Octopus “Imagination”: The fascination with its intelligence reaches the level of science fiction

Something is happening to us with octopuses, And it’s not like his tentacles grilled on a bed of potato chips have become a plague on restaurant menus. Moreover, this trend may lead us to look at that recipe differently. Fascinated by the intelligence of these animals They are shellless mollusks (our cute snail cousins) but with amazing abilities and eyes that can look us in the face, they haven’t stopped growing in recent years. She started with scholarly studies and popular books, then moved to television with documentaries What did the octopus teach me? From Netflix, continuing a somewhat scholarly debate about whether or not his bizarre nature is this consciousness It has come to promote campaigns against breeding farms For food in the Canary Islands … and now All this interest creeps into science fiction literature. No, we’re not talking about the fact that since Lovecraft, some good tentacles always improve the horror story. These are the books to start with Guess how a human could relate to such a different intelligence. Good science fiction. how mountain in the seaby Ray Nayler Revelation novel of this kind in 2022 in the US now translated by David Tejera for Nova or Chaos heirsby Adrian Tchaikovsky (death). Both biologists, by the way.

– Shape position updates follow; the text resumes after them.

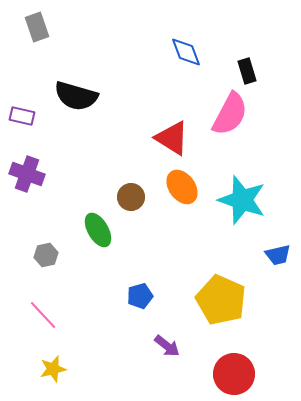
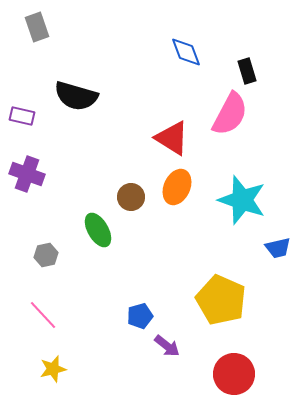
orange ellipse: moved 5 px left; rotated 60 degrees clockwise
blue trapezoid: moved 7 px up
blue pentagon: moved 20 px down
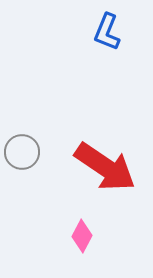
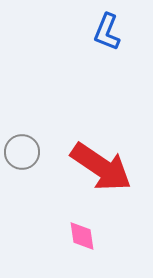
red arrow: moved 4 px left
pink diamond: rotated 36 degrees counterclockwise
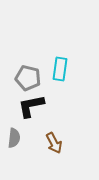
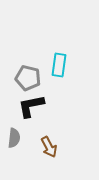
cyan rectangle: moved 1 px left, 4 px up
brown arrow: moved 5 px left, 4 px down
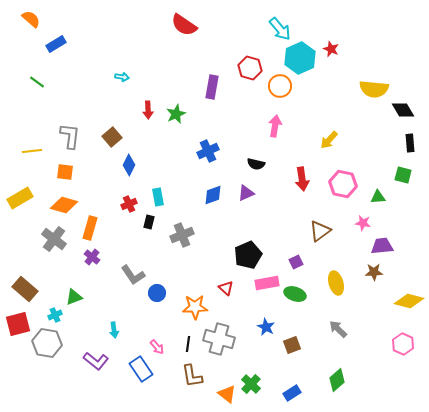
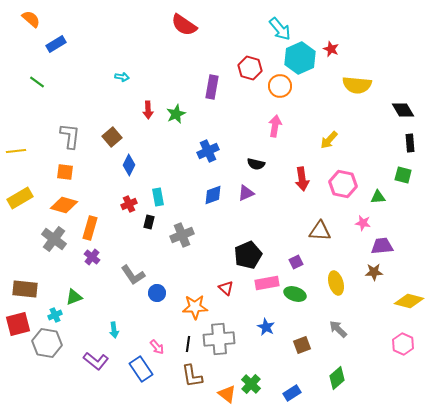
yellow semicircle at (374, 89): moved 17 px left, 4 px up
yellow line at (32, 151): moved 16 px left
brown triangle at (320, 231): rotated 40 degrees clockwise
brown rectangle at (25, 289): rotated 35 degrees counterclockwise
gray cross at (219, 339): rotated 20 degrees counterclockwise
brown square at (292, 345): moved 10 px right
green diamond at (337, 380): moved 2 px up
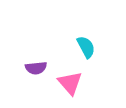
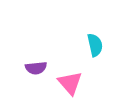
cyan semicircle: moved 9 px right, 2 px up; rotated 15 degrees clockwise
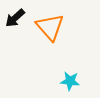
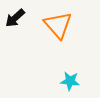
orange triangle: moved 8 px right, 2 px up
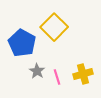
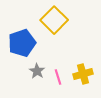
yellow square: moved 7 px up
blue pentagon: rotated 24 degrees clockwise
pink line: moved 1 px right
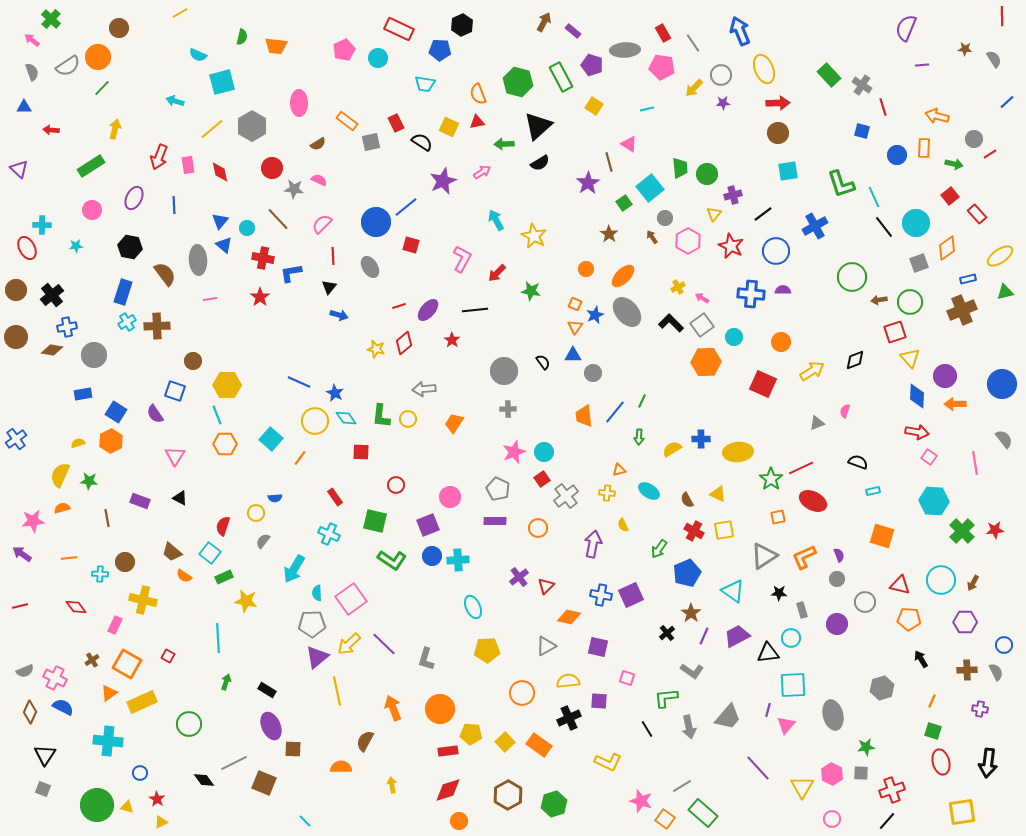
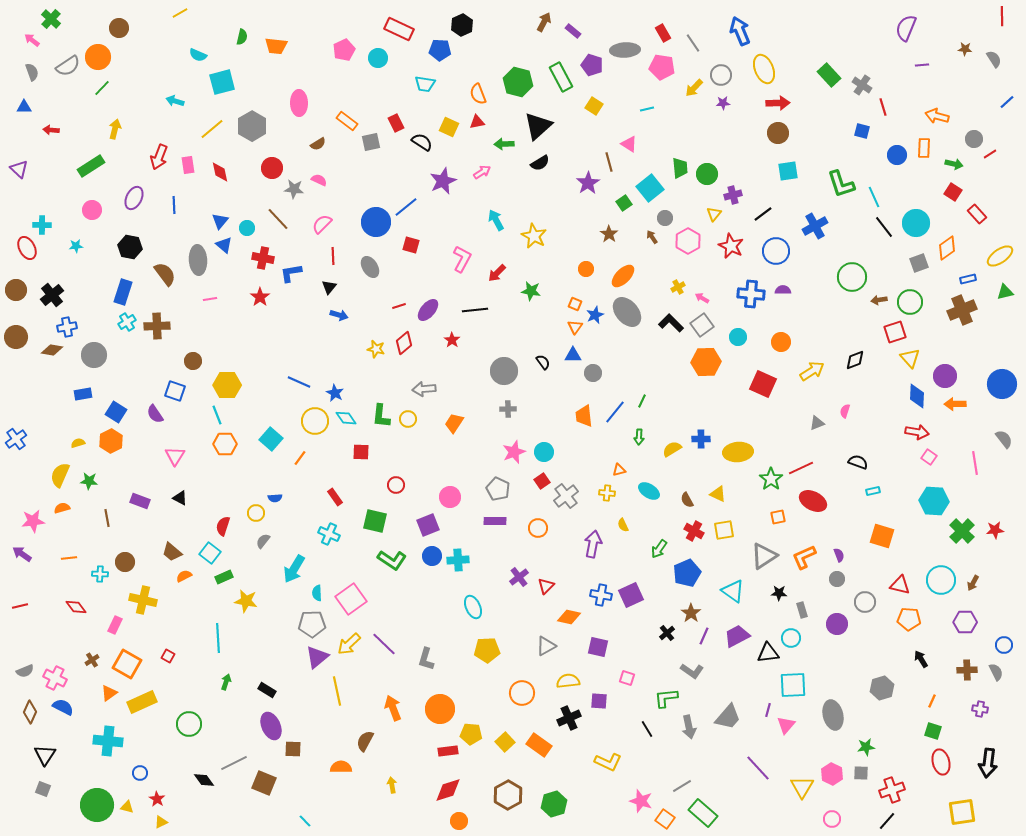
red square at (950, 196): moved 3 px right, 4 px up; rotated 18 degrees counterclockwise
cyan circle at (734, 337): moved 4 px right
red square at (542, 479): moved 2 px down
orange semicircle at (184, 576): rotated 119 degrees clockwise
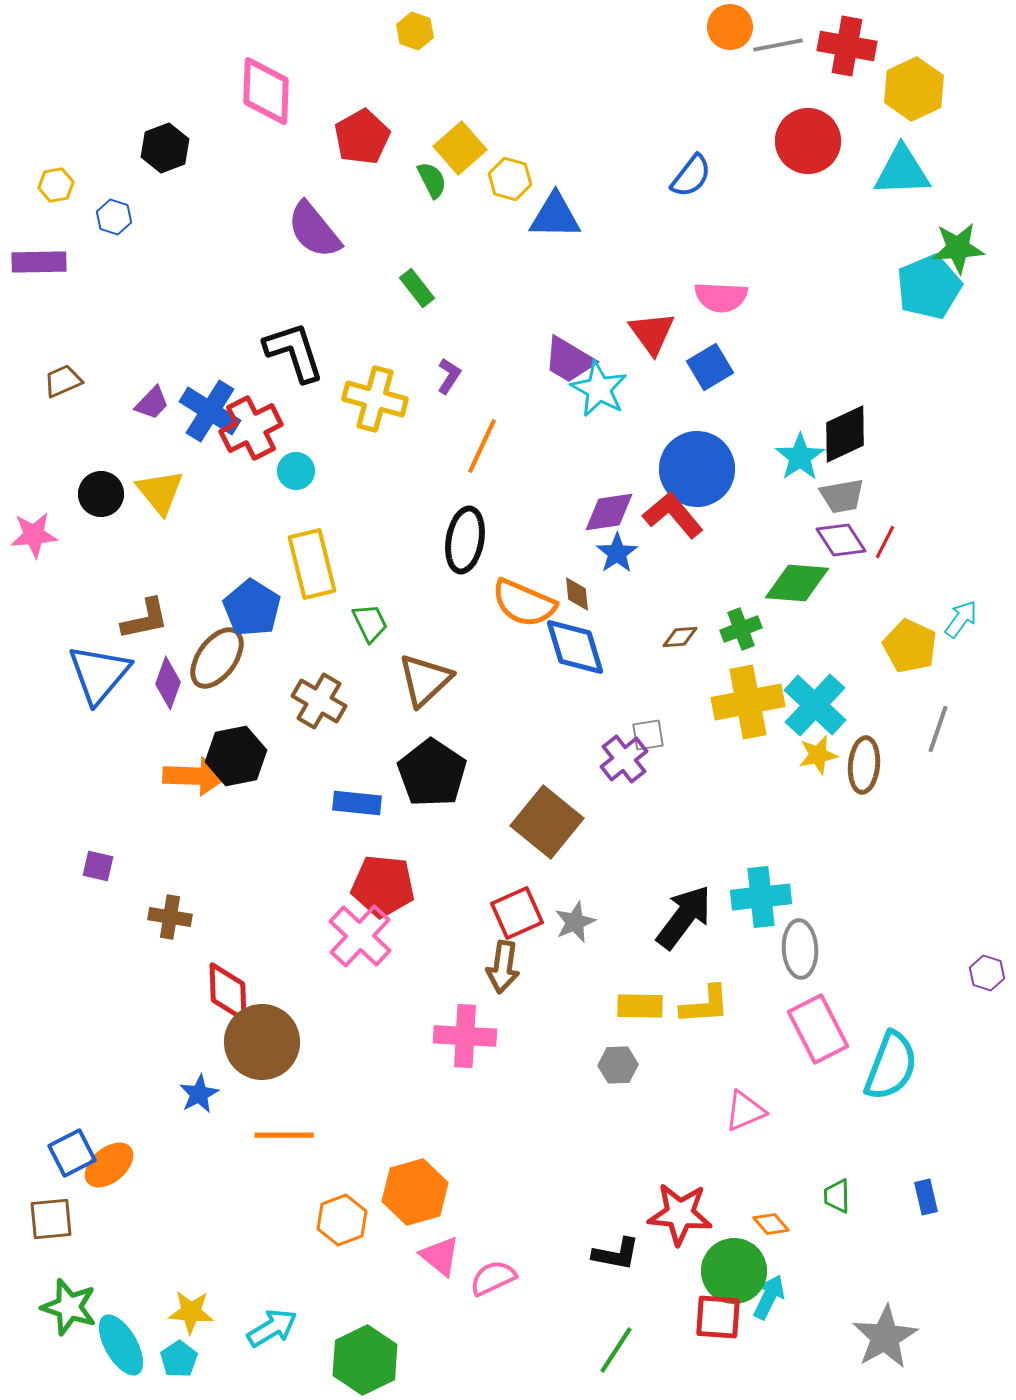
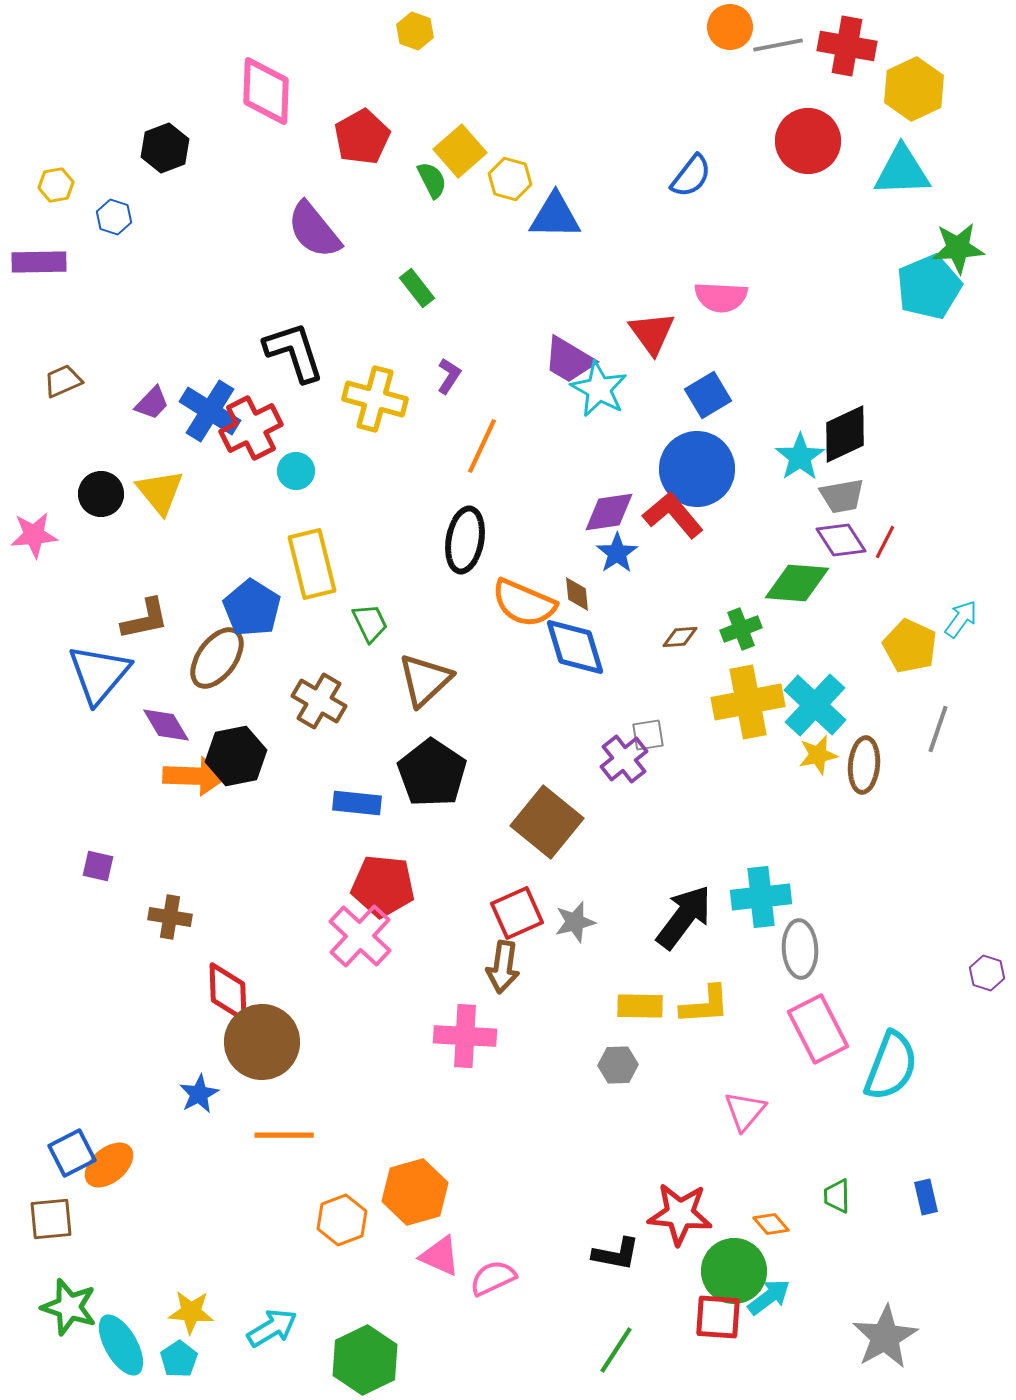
yellow square at (460, 148): moved 3 px down
blue square at (710, 367): moved 2 px left, 28 px down
purple diamond at (168, 683): moved 2 px left, 42 px down; rotated 51 degrees counterclockwise
gray star at (575, 922): rotated 9 degrees clockwise
pink triangle at (745, 1111): rotated 27 degrees counterclockwise
pink triangle at (440, 1256): rotated 15 degrees counterclockwise
cyan arrow at (769, 1297): rotated 27 degrees clockwise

Why this interest? “It’s hard to see why. Sometimes many people invent the same thing at the same time because everything is in the air in the spirit of the time,” admits Nayler, one of the participants these days at the Celcius Festival in Aviles. But there are objective reasons why these organisms are of interest, as the investigation revealed Their ability to solve complex problems.
“It’s a wonderful animal. They evolved independently for 500 million years, and our last common ancestor was a flatworm, and the result is two intelligent creatures, very different but sharing a curiosity about the world. The octopus is interesting because although it is very strange and different, with a completely different brain and neurological structure, we are very similar to it. It has even evolved a very human-like eye that allows you to make visual contact,” explains this consultant for creating marine reserves for the US Federal Meteorology and Oceanographic Agency, NOAA.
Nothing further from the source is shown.